_TASK DIRECTIONS_. Give the number of lines in the entries below that hold "watermark", with no accompanying words.

_RECORD EXCERPTS_.
++++

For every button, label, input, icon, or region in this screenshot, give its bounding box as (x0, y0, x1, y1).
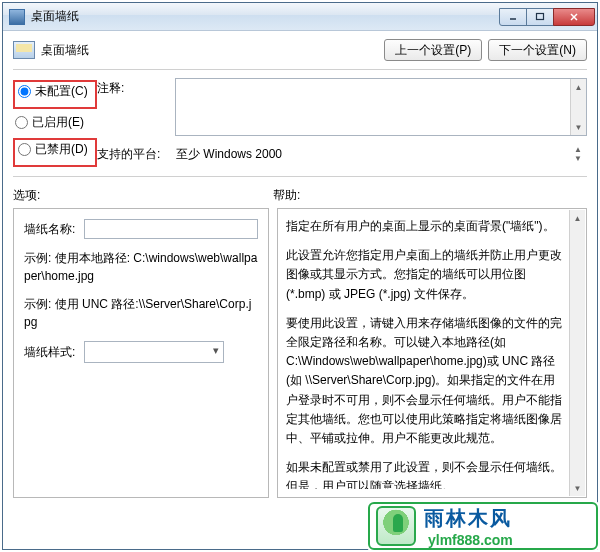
state-radios: 未配置(C) 已启用(E) 已禁用(D) (13, 78, 97, 172)
watermark-brand: 雨林木风 (424, 507, 512, 529)
scroll-down-icon[interactable]: ▼ (571, 119, 586, 135)
help-p1: 指定在所有用户的桌面上显示的桌面背景("墙纸")。 (286, 217, 564, 236)
nav-buttons: 上一个设置(P) 下一个设置(N) (384, 39, 587, 61)
window-controls (500, 8, 595, 26)
help-scrollbar[interactable]: ▲ ▼ (569, 210, 585, 496)
minimize-button[interactable] (499, 8, 527, 26)
platform-field: 支持的平台: 至少 Windows 2000 ▲ ▼ (97, 144, 587, 164)
scroll-up-icon[interactable]: ▲ (570, 145, 586, 154)
platform-value: 至少 Windows 2000 (176, 146, 282, 163)
help-p2: 此设置允许您指定用户桌面上的墙纸并防止用户更改图像或其显示方式。您指定的墙纸可以… (286, 246, 564, 304)
options-panel: 墙纸名称: 示例: 使用本地路径: C:\windows\web\wallpap… (13, 208, 269, 498)
help-section-label: 帮助: (273, 187, 300, 204)
watermark-url: ylmf888.com (428, 532, 513, 548)
prev-setting-label: 上一个设置(P) (395, 42, 471, 59)
example-local-path: 示例: 使用本地路径: C:\windows\web\wallpaper\hom… (24, 249, 258, 285)
titlebar[interactable]: 桌面墙纸 (3, 3, 597, 31)
watermark-text-wrap: 雨林木风 ylmf888.com (424, 505, 513, 548)
watermark: 雨林木风 ylmf888.com (368, 502, 598, 550)
wallpaper-name-input[interactable] (84, 219, 258, 239)
highlight-not-configured: 未配置(C) (13, 80, 97, 109)
svg-rect-1 (537, 13, 544, 19)
scroll-up-icon[interactable]: ▲ (570, 210, 585, 226)
help-p4: 如果未配置或禁用了此设置，则不会显示任何墙纸。但是，用户可以随意选择墙纸。 (286, 458, 564, 489)
scroll-down-icon[interactable]: ▼ (570, 154, 586, 163)
separator (13, 69, 587, 70)
maximize-button[interactable] (526, 8, 554, 26)
platform-scrollbar[interactable]: ▲ ▼ (570, 145, 586, 163)
app-icon (9, 9, 25, 25)
scroll-up-icon[interactable]: ▲ (571, 79, 586, 95)
wallpaper-style-select[interactable] (84, 341, 224, 363)
comment-label: 注释: (97, 78, 175, 136)
help-p3: 要使用此设置，请键入用来存储墙纸图像的文件的完全限定路径和名称。可以键入本地路径… (286, 314, 564, 448)
separator (13, 176, 587, 177)
comment-scrollbar[interactable]: ▲ ▼ (570, 79, 586, 135)
watermark-logo-icon (376, 506, 416, 546)
platform-label: 支持的平台: (97, 144, 175, 164)
radio-enabled-input[interactable] (15, 116, 28, 129)
scroll-down-icon[interactable]: ▼ (570, 480, 585, 496)
options-section-label: 选项: (13, 187, 273, 204)
close-button[interactable] (553, 8, 595, 26)
wallpaper-icon (13, 41, 35, 59)
help-text: 指定在所有用户的桌面上显示的桌面背景("墙纸")。 此设置允许您指定用户桌面上的… (286, 217, 564, 489)
comment-input[interactable]: ▲ ▼ (175, 78, 587, 136)
radio-disabled-input[interactable] (18, 143, 31, 156)
radio-not-configured-input[interactable] (18, 85, 31, 98)
prev-setting-button[interactable]: 上一个设置(P) (384, 39, 482, 61)
section-labels: 选项: 帮助: (13, 187, 587, 204)
page-title: 桌面墙纸 (41, 42, 89, 59)
radio-disabled-label: 已禁用(D) (35, 141, 88, 158)
next-setting-button[interactable]: 下一个设置(N) (488, 39, 587, 61)
highlight-disabled: 已禁用(D) (13, 138, 97, 167)
example-unc-path: 示例: 使用 UNC 路径:\\Server\Share\Corp.jpg (24, 295, 258, 331)
comment-field: 注释: ▲ ▼ (97, 78, 587, 136)
client-area: 桌面墙纸 上一个设置(P) 下一个设置(N) 未配置(C) 已启用(E) (3, 31, 597, 549)
window-title: 桌面墙纸 (31, 8, 500, 25)
panels: 墙纸名称: 示例: 使用本地路径: C:\windows\web\wallpap… (13, 208, 587, 498)
radio-not-configured-label: 未配置(C) (35, 83, 88, 100)
radio-enabled[interactable]: 已启用(E) (13, 113, 97, 132)
config-area: 未配置(C) 已启用(E) 已禁用(D) 注释: (13, 78, 587, 172)
right-column: 注释: ▲ ▼ 支持的平台: 至少 Windows 2000 ▲ (97, 78, 587, 172)
platform-value-box: 至少 Windows 2000 ▲ ▼ (175, 144, 587, 164)
radio-not-configured[interactable]: 未配置(C) (16, 82, 94, 101)
radio-enabled-label: 已启用(E) (32, 114, 84, 131)
wallpaper-name-row: 墙纸名称: (24, 219, 258, 239)
radio-disabled[interactable]: 已禁用(D) (16, 140, 94, 159)
next-setting-label: 下一个设置(N) (499, 42, 576, 59)
help-panel: 指定在所有用户的桌面上显示的桌面背景("墙纸")。 此设置允许您指定用户桌面上的… (277, 208, 587, 498)
wallpaper-name-label: 墙纸名称: (24, 221, 84, 238)
window-frame: 桌面墙纸 桌面墙纸 上一个设置(P) 下一个设置(N) (2, 2, 598, 550)
header-row: 桌面墙纸 上一个设置(P) 下一个设置(N) (13, 39, 587, 61)
wallpaper-style-label: 墙纸样式: (24, 344, 84, 361)
wallpaper-style-row: 墙纸样式: (24, 341, 258, 363)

++++

_RESULT OF THE EXERCISE_. 5